Soil yourselves, folks!
If you spend time in Edmonton's Oliver neighbourhood, you know the place. It's the snow-fenced backyard garden just off the Oliverbahn bicycle lane, in from the alley, across from the old Indian restaurant, kitty corner from the tattoo parlour and a block or so from the fence printed with an image of Richard Avedon's photo of Nastassja Kinski and the snake. My friend Myles helps grow the vegetables in the snow-fenced garden. And that would be a wrong way to put it.
"We spent all of this year making this really good soil so that things could grow, so we have to give back," Myles said. "Because the seeds don't grow the plants. The soil grows the plants. Everything you see that comes up from the soil is taking from the soil. You have to give back. You have to put nutrients back in."
The soil grows the plants.
(I zoned out for a second as an Eliot fragment pushed toward the surface. For most of us, this is the aim, something something something, temporal reversion nourish, something else about a tree, the life of significant soil.)
I had pedalled over to return a hello wave with a quick visit. Myles was delivering four giant bags of rescued leaves to the garden. He explained that some will be used to dress the hibernating soil in the garden's container boxes. The rest will serve as feedstock for the compost that will enrich the soil in the 2020 growing season.
(Two ways to look at the fact that Edmonton has a short growing season, I thought. One: bemoan for affect. Two: compost for effect.)

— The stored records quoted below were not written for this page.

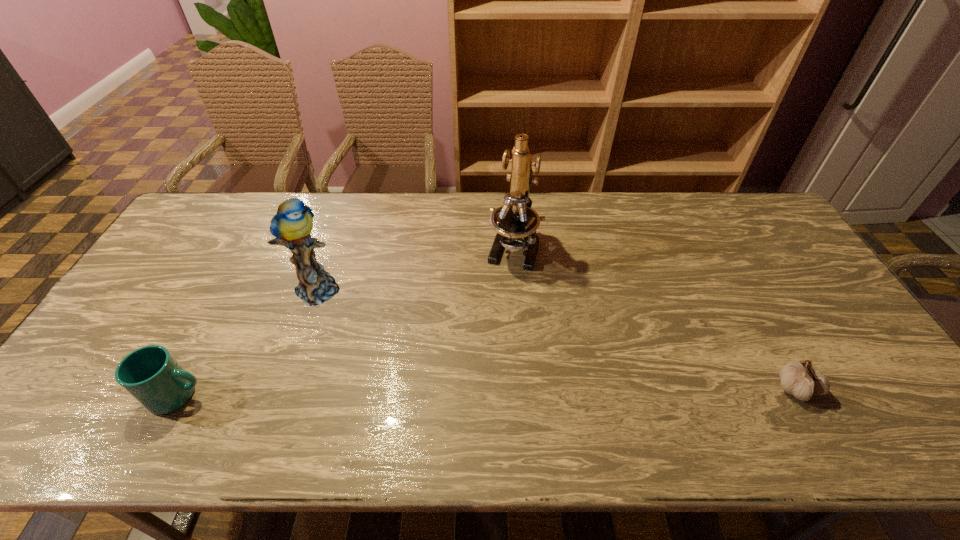 What are the coordinates of `free region at the near left corner of the desktop` in the screenshot? It's located at (84, 388).

You are a GUI agent. You are given a task and a screenshot of the screen. Output one action in this format:
    pyautogui.click(x=<x>, y=<y>)
    Task: Click on the free space at the far right corner
    The width and height of the screenshot is (960, 540).
    Given the screenshot: What is the action you would take?
    pyautogui.click(x=782, y=235)

The width and height of the screenshot is (960, 540). I want to click on vacant space that is in between the rightmost object and the second object from right to left, so click(655, 318).

Find the location of a particular element. This screenshot has width=960, height=540. free space between the rightmost object and the microscope is located at coordinates (655, 318).

This screenshot has width=960, height=540. Find the location of `vacant area that lies between the garlic and the microscope`. vacant area that lies between the garlic and the microscope is located at coordinates (655, 318).

Identify the location of vacant space that's between the second object from left to right and the leftmost object. Image resolution: width=960 pixels, height=540 pixels. (250, 341).

The height and width of the screenshot is (540, 960). I want to click on vacant area between the microscope and the rightmost object, so click(655, 318).

Where is `free space between the rightmost object and the parrot`? This screenshot has width=960, height=540. free space between the rightmost object and the parrot is located at coordinates (558, 337).

Identify the location of free space between the second object from right to left and the rightmost object. (655, 318).

This screenshot has width=960, height=540. I want to click on unoccupied area between the third object from left to right and the leftmost object, so click(x=347, y=321). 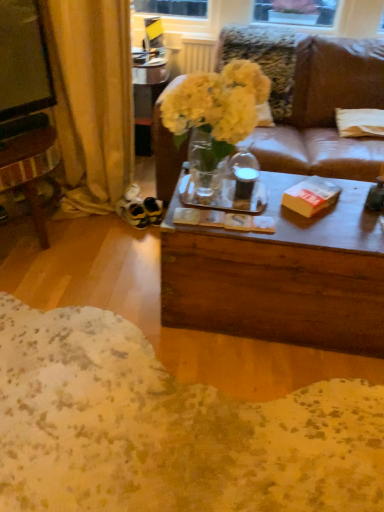 Question: Is white fabric pillow at right in front of translucent glass vase at center?

Choices:
 (A) yes
 (B) no

Answer: (B)

Question: Are white fabric pillow at right and translucent glass vase at center beside each other?

Choices:
 (A) yes
 (B) no

Answer: (B)

Question: Is white fabric pillow at right at the left side of translucent glass vase at center?

Choices:
 (A) no
 (B) yes

Answer: (A)

Question: Can you confirm if white fabric pillow at right is smaller than translucent glass vase at center?

Choices:
 (A) yes
 (B) no

Answer: (A)

Question: From the image's perspective, is white fabric pillow at right over translucent glass vase at center?

Choices:
 (A) yes
 (B) no

Answer: (B)

Question: Is point (130, 132) positioned closer to the camera than point (238, 135)?

Choices:
 (A) farther
 (B) closer

Answer: (A)

Question: From the image's perspective, is gold fabric curtain at left above or below translucent glass vase at center?

Choices:
 (A) above
 (B) below

Answer: (B)

Question: Looking at their shapes, would you say gold fabric curtain at left is wider or thinner than translucent glass vase at center?

Choices:
 (A) wide
 (B) thin

Answer: (A)

Question: Would you say gold fabric curtain at left is to the left or to the right of translucent glass vase at center in the picture?

Choices:
 (A) left
 (B) right

Answer: (A)

Question: Considering the positions of translucent glass vase at center and yellow paper book at center in the image, is translucent glass vase at center bigger or smaller than yellow paper book at center?

Choices:
 (A) big
 (B) small

Answer: (A)

Question: In terms of height, does translucent glass vase at center look taller or shorter compared to yellow paper book at center?

Choices:
 (A) short
 (B) tall

Answer: (B)

Question: Considering the relative positions of translucent glass vase at center and yellow paper book at center in the image provided, is translucent glass vase at center to the left or to the right of yellow paper book at center?

Choices:
 (A) right
 (B) left

Answer: (B)

Question: Do you think translucent glass vase at center is within yellow paper book at center, or outside of it?

Choices:
 (A) outside
 (B) inside

Answer: (A)

Question: Is yellow paper book at center inside the boundaries of gold fabric curtain at left, or outside?

Choices:
 (A) inside
 (B) outside

Answer: (B)

Question: From the image's perspective, relative to gold fabric curtain at left, is yellow paper book at center above or below?

Choices:
 (A) above
 (B) below

Answer: (B) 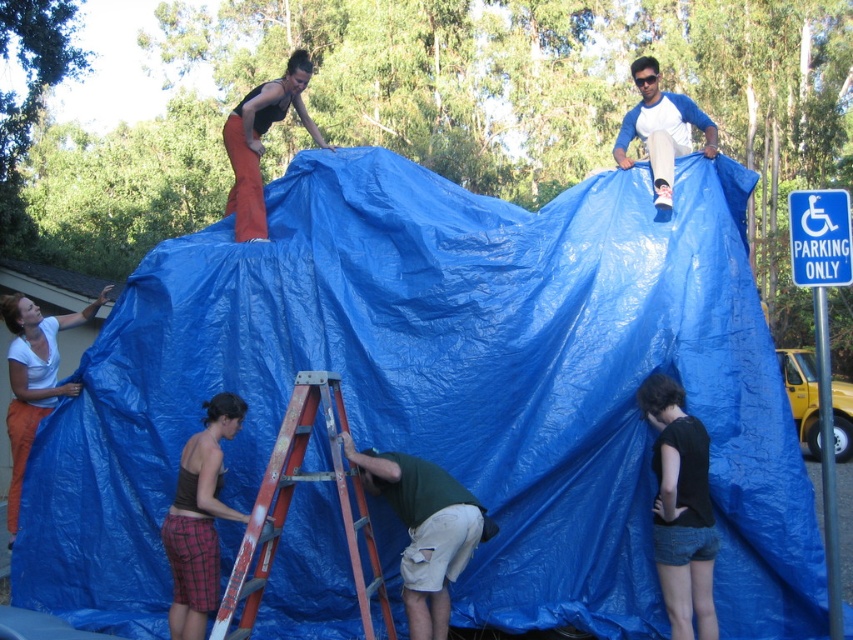 Question: Which is farther from the rusty metal ladder at center?

Choices:
 (A) green fabric at center
 (B) matte orange pants at upper left
 (C) blue baseball shirt at upper right

Answer: (C)

Question: Which of these objects is positioned farthest from the matte white shirt at lower left?

Choices:
 (A) blue baseball shirt at upper right
 (B) matte orange pants at upper left
 (C) green fabric at center
 (D) rusty metal ladder at center

Answer: (A)

Question: From the image, what is the correct spatial relationship of black cotton shirt at lower right in relation to plaid shorts at lower left?

Choices:
 (A) above
 (B) below

Answer: (A)

Question: Can you confirm if plaid shorts at lower left is positioned to the left of matte orange pants at upper left?

Choices:
 (A) yes
 (B) no

Answer: (B)

Question: From the image, what is the correct spatial relationship of matte orange pants at upper left in relation to blue baseball shirt at upper right?

Choices:
 (A) below
 (B) above

Answer: (B)

Question: Which is farther from the matte orange pants at upper left?

Choices:
 (A) rusty metal ladder at center
 (B) black cotton shirt at lower right
 (C) matte white shirt at lower left
 (D) green fabric at center

Answer: (B) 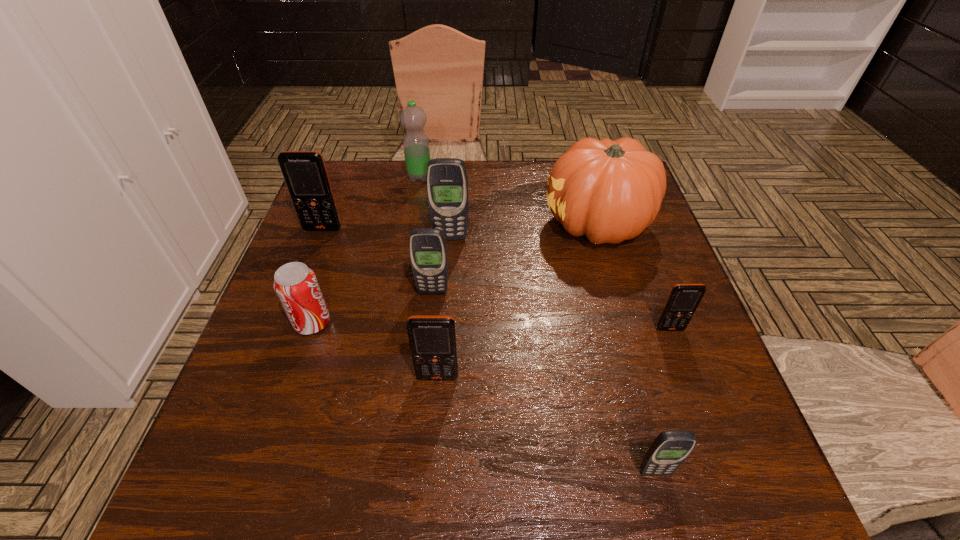 Image resolution: width=960 pixels, height=540 pixels. Identify the location of soda can that is at the left edge. (295, 284).

Find the location of `pumpkin that is at the right edge`. pumpkin that is at the right edge is located at coordinates (610, 191).

Where is `object located in the far right corner section of the desktop`? The height and width of the screenshot is (540, 960). object located in the far right corner section of the desktop is located at coordinates (610, 191).

This screenshot has width=960, height=540. What are the coordinates of `object that is at the near right corner` in the screenshot? It's located at (668, 451).

I want to click on vacant space at the far edge, so click(408, 188).

The width and height of the screenshot is (960, 540). Find the location of `free spot at the left edge of the desktop`. free spot at the left edge of the desktop is located at coordinates (277, 416).

Find the location of a particular element. The image size is (960, 540). free location at the right edge is located at coordinates (696, 341).

The width and height of the screenshot is (960, 540). In the image, there is a desktop. What are the coordinates of `free space at the far left corner` in the screenshot? It's located at (356, 180).

The image size is (960, 540). Identify the location of free spot at the near right corner of the desktop. (682, 475).

At what (x,y) coordinates should I click in order to perform the action: click on vacant space that's between the red soda can and the fifth farthest object. Please return your answer as a coordinate pair (x, y). Image resolution: width=960 pixels, height=540 pixels. Looking at the image, I should click on (372, 307).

Then Myles got transparent about his affection for trees and leaves.
"The trees want the leaves to fall on the ground beneath them," he said. "It helps the soil. They live there, right? The tree needs that ecosystem underneath of all those beneficial things around it so it can pump it out over the next year."
(This is irresistibly metaphorical, I thought.)
"This is irresistibly metaphorical," I said.
I mean, soil is infrastructure. Infra, from the Latin meaning below. Below ground, as sewers and telecommunications infrastructure are. Below notice, as other mundane infrastructure—sidewalks, roadways, a park bench, a penitentiary, the Internet—are. And like other infrastructures, the soil must be tended and maintained.
It is worth the work, too, all this giving back where you live. It was a good year for carrots in the snow-fence garden. And for cabbage and Brussels sprouts, too.